What the task requires: Return the listing exactly, please; no pictures.

BEGIN

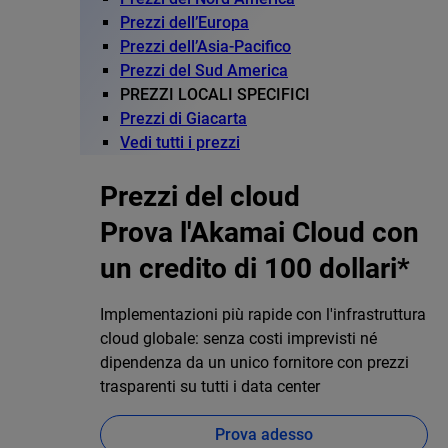
Prezzi dell’Europa
Prezzi dell’Asia-Pacifico
Prezzi del Sud America
PREZZI LOCALI SPECIFICI
Prezzi di Giacarta
Vedi tutti i prezzi
Prezzi del cloud
Prova l'Akamai Cloud con
un credito di 100 dollari*
Implementazioni più rapide con l'infrastruttura
cloud globale: senza costi imprevisti né
dipendenza da un unico fornitore con prezzi
trasparenti su tutti i data center
Prova adesso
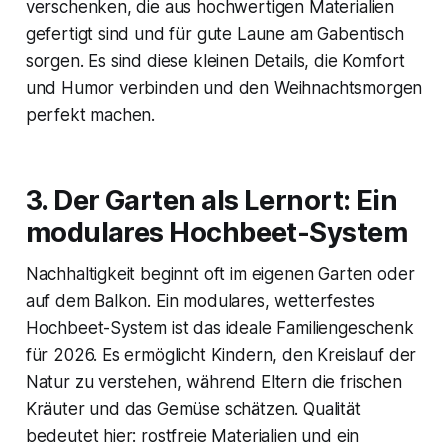
verschenken, die aus hochwertigen Materialien
gefertigt sind und für gute Laune am Gabentisch
sorgen. Es sind diese kleinen Details, die Komfort
und Humor verbinden und den Weihnachtsmorgen
perfekt machen.
3. Der Garten als Lernort: Ein
modulares Hochbeet-System
Nachhaltigkeit beginnt oft im eigenen Garten oder
auf dem Balkon. Ein modulares, wetterfestes
Hochbeet-System ist das ideale Familiengeschenk
für 2026. Es ermöglicht Kindern, den Kreislauf der
Natur zu verstehen, während Eltern die frischen
Kräuter und das Gemüse schätzen. Qualität
bedeutet hier: rostfreie Materialien und ein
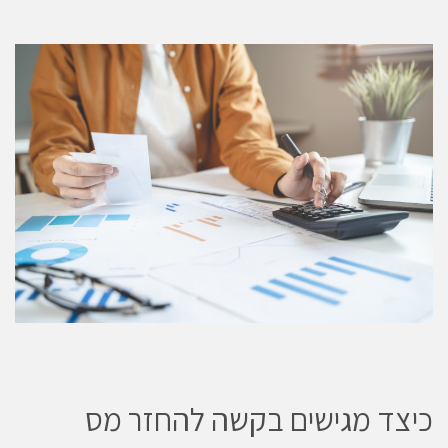
כיצד מגישים בקשה להחזר מס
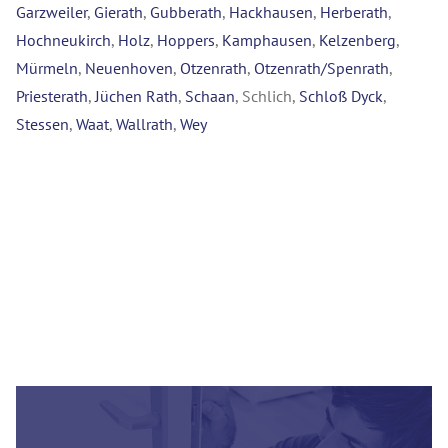
Garzweiler
,
Gierath
,
Gubberath
,
Hackhausen
,
Herberath
,
Hochneukirch
,
Holz
,
Hoppers
,
Kamphausen
,
Kelzenberg
,
Mürmeln
,
Neuenhoven
,
Otzenrath
,
Otzenrath/Spenrath
,
Priesterath
,
Jüchen Rath
,
Schaan
, Schlich,
Schloß Dyck
,
Stessen
,
Waat
,
Wallrath
,
Wey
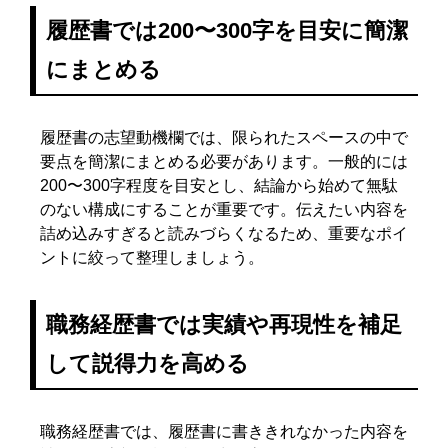
履歴書では200〜300字を目安に簡潔
にまとめる
履歴書の志望動機欄では、限られたスペースの中で
要点を簡潔にまとめる必要があります。一般的には
200〜300字程度を目安とし、結論から始めて無駄
のない構成にすることが重要です。伝えたい内容を
詰め込みすぎると読みづらくなるため、重要なポイ
ントに絞って整理しましょう。
職務経歴書では実績や再現性を補足
して説得力を高める
職務経歴書では、履歴書に書ききれなかった内容を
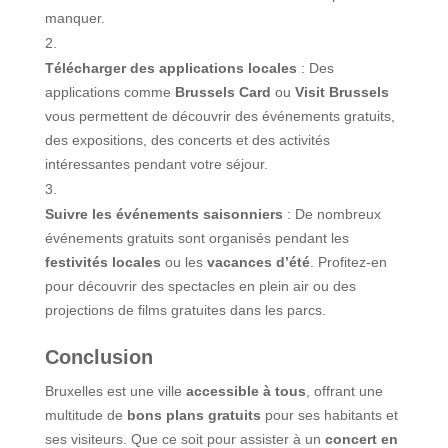
manquer.
Télécharger des applications locales
: Des
applications comme
Brussels Card
ou
Visit Brussels
vous permettent de découvrir des événements gratuits,
des expositions, des concerts et des activités
intéressantes pendant votre séjour.
Suivre les événements saisonniers
: De nombreux
événements gratuits sont organisés pendant les
festivités locales
ou les
vacances d’été
. Profitez-en
pour découvrir des spectacles en plein air ou des
projections de films gratuites dans les parcs.
Conclusion
Bruxelles est une ville
accessible à tous
, offrant une
multitude de
bons plans gratuits
pour ses habitants et
ses visiteurs. Que ce soit pour assister à un
concert en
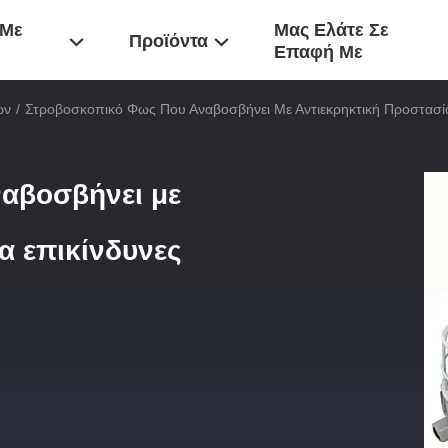
 Με
Μας Ελάτε Σε
Προϊόντα
Επαφή Με
ών
/
Στροβοσκοπικό Φως Που Αναβοσβήνει Με Αντιεκρηκτική Προστασία 
αβοσβήνει με
α επικίνδυνες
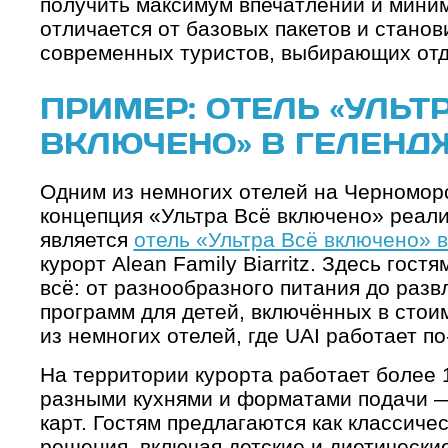
получить максимум впечатлений и миним
отличается от базовых пакетов и станов
современных туристов, выбирающих отд
ПРИМЕР: ОТЕЛЬ «УЛЬТ
ВКЛЮЧЕНО» В ГЕЛЕНД
Одним из немногих отелей на Черноморс
концепция «Ультра Всё включено» реали
является
отель «Ультра Всё включено» 
курорт Alean Family Biarritz. Здесь гос
всё: от разнообразного питания до разв
программ для детей, включённых в стои
из немногих отелей, где UAI работает п
На территории курорта работает более 
разными кухнями и форматами подачи — 
карт. Гостям предлагаются как классичес
решения, включая детские и диетические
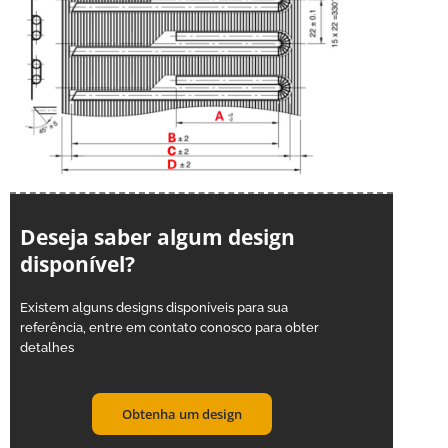
Deseja saber algum design
disponível?
Existem alguns designs disponíveis para sua
referência, entre em contato conosco para obter
detalhes
Obtenha um design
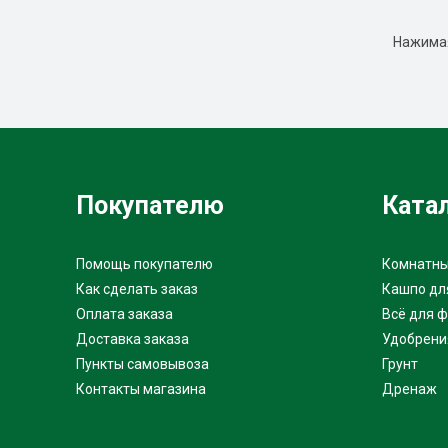
Нажимая
Покупателю
Ката
Помощь покупателю
Комнатны
Как сделать заказ
Кашпо дл
Оплата заказа
Всё для 
Доставка заказа
Удобрени
Пункты самовывоза
Грунт
Контакты магазина
Дренаж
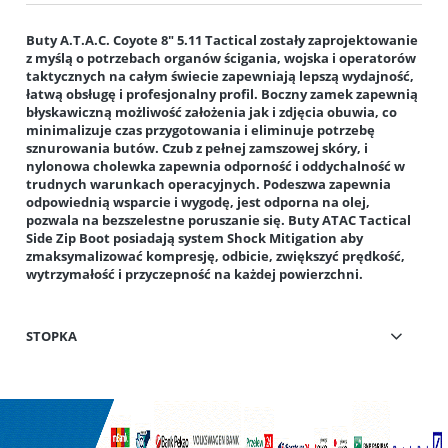
Buty A.T.A.C.
Coyote 8"
5.11
Tactical
zostały zaprojektowanie
z myślą o potrzebach organów ścigania, wojska i operatorów
taktycznych na całym świecie zapewniają lepszą wydajność,
łatwą obsługę i profesjonalny profil. Boczny zamek zapewnią
błyskawiczną możliwość założenia jak i zdjęcia obuwia, co
minimalizuje czas przygotowania i eliminuje potrzebę
sznurowania butów. Czub z pełnej zamszowej skóry, i
nylonowa cholewka zapewnia odporność i oddychalność w
trudnych warunkach operacyjnych. Podeszwa zapewnia
odpowiednią wsparcie i wygodę, jest odporna na olej,
pozwala na bezszelestne poruszanie się. Buty ATAC Tactical
Side Zip Boot posiadają system Shock Mitigation aby
zmaksymalizować kompresję, odbicie, zwiększyć prędkość,
wytrzymałość i przyczepność na każdej powierzchni.
STOPKA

END

Result:
Prezzi dell’Europa
Prezzi dell’Asia-Pacifico
Prezzi del Sud America
PREZZI LOCALI SPECIFICI
Prezzi di Giacarta
Vedi tutti i prezzi
Prezzi del cloud
Prova l'Akamai Cloud con
un credito di 100 dollari*
Implementazioni più rapide con l'infrastruttura
cloud globale: senza costi imprevisti né
dipendenza da un unico fornitore con prezzi
trasparenti su tutti i data center
Prova adesso
verschenken, die aus hochwertigen Materialien
gefertigt sind und für gute Laune am Gabentisch
sorgen. Es sind diese kleinen Details, die Komfort
und Humor verbinden und den Weihnachtsmorgen
perfekt machen.
3. Der Garten als Lernort: Ein
modulares Hochbeet-System
Nachhaltigkeit beginnt oft im eigenen Garten oder
auf dem Balkon. Ein modulares, wetterfestes
Hochbeet-System ist das ideale Familiengeschenk
für 2026. Es ermöglicht Kindern, den Kreislauf der
Natur zu verstehen, während Eltern die frischen
Kräuter und das Gemüse schätzen. Qualität
bedeutet hier: rostfreie Materialien und ein
כיצד מגישים בקשה להחזר מס
Garzweiler
,
Gierath
,
Gubberath
,
Hackhausen
,
Herberath
,
Hochneukirch
,
Holz
,
Hoppers
,
Kamphausen
,
Kelzenberg
,
Mürmeln
,
Neuenhoven
,
Otzenrath
,
Otzenrath/Spenrath
,
Priesterath
,
Jüchen Rath
,
Schaan
, Schlich,
Schloß Dyck
,
Stessen
,
Waat
,
Wallrath
,
Wey
履歴書では200〜300字を目安に簡潔
にまとめる
履歴書の志望動機欄では、限られたスペースの中で
要点を簡潔にまとめる必要があります。一般的には
200〜300字程度を目安とし、結論から始めて無駄
のない構成にすることが重要です。伝えたい内容を
詰め込みすぎると読みづらくなるため、重要なポイ
ントに絞って整理しましょう。
職務経歴書では実績や再現性を補足
して説得力を高める
職務経歴書では、履歴書に書ききれなかった内容を
manquer.
Télécharger des applications locales
: Des
applications comme
Brussels Card
ou
Visit Brussels
vous permettent de découvrir des événements gratuits,
des expositions, des concerts et des activités
intéressantes pendant votre séjour.
Suivre les événements saisonniers
: De nombreux
événements gratuits sont organisés pendant les
festivités locales
ou les
vacances d’été
. Profitez-en
pour découvrir des spectacles en plein air ou des
projections de films gratuites dans les parcs.
Conclusion
Bruxelles est une ville
accessible à tous
, offrant une
multitude de
bons plans gratuits
pour ses habitants et
ses visiteurs. Que ce soit pour assister à un
concert en
 Με
Μας Ελάτε Σε
Προϊόντα
Επαφή Με
ών
/
Στροβοσκοπικό Φως Που Αναβοσβήνει Με Αντιεκρηκτική Προστασία 
αβοσβήνει με
α επικίνδυνες
получить максимум впечатлений и миним
отличается от базовых пакетов и станов
современных туристов, выбирающих отд
ПРИМЕР: ОТЕЛЬ «УЛЬТ
ВКЛЮЧЕНО» В ГЕЛЕНД
Одним из немногих отелей на Черноморс
концепция «Ультра Всё включено» реали
является
отель «Ультра Всё включено» 
курорт Alean Family Biarritz. Здесь гос
всё: от разнообразного питания до разв
программ для детей, включённых в стои
из немногих отелей, где UAI работает п
На территории курорта работает более 
разными кухнями и форматами подачи — 
карт. Гостям предлагаются как классичес
решения, включая детские и диетические
Deseja saber algum design
disponível?
Existem alguns designs disponíveis para sua
referência, entre em contato conosco para obter
detalhes
Obtenha um design
Нажимая
Покупателю
Ката
Помощь покупателю
Комнатны
Как сделать заказ
Кашпо дл
Оплата заказа
Всё для 
Доставка заказа
Удобрени
Пункты самовывоза
Грунт
Контакты магазина
Дренаж
Buty A.T.A.C.
Coyote 8"
5.11
Tactical
zostały zaprojektowanie
z myślą o potrzebach organów ścigania, wojska i operatorów
taktycznych na całym świecie zapewniają lepszą wydajność,
łatwą obsługę i profesjonalny profil. Boczny zamek zapewnią
błyskawiczną możliwość założenia jak i zdjęcia obuwia, co
minimalizuje czas przygotowania i eliminuje potrzebę
sznurowania butów. Czub z pełnej zamszowej skóry, i
nylonowa cholewka zapewnia odporność i oddychalność w
trudnych warunkach operacyjnych. Podeszwa zapewnia
odpowiednią wsparcie i wygodę, jest odporna na olej,
pozwala na bezszelestne poruszanie się. Buty ATAC Tactical
Side Zip Boot posiadają system Shock Mitigation aby
zmaksymalizować kompresję, odbicie, zwiększyć prędkość,
wytrzymałość i przyczepność na każdej powierzchni.
STOPKA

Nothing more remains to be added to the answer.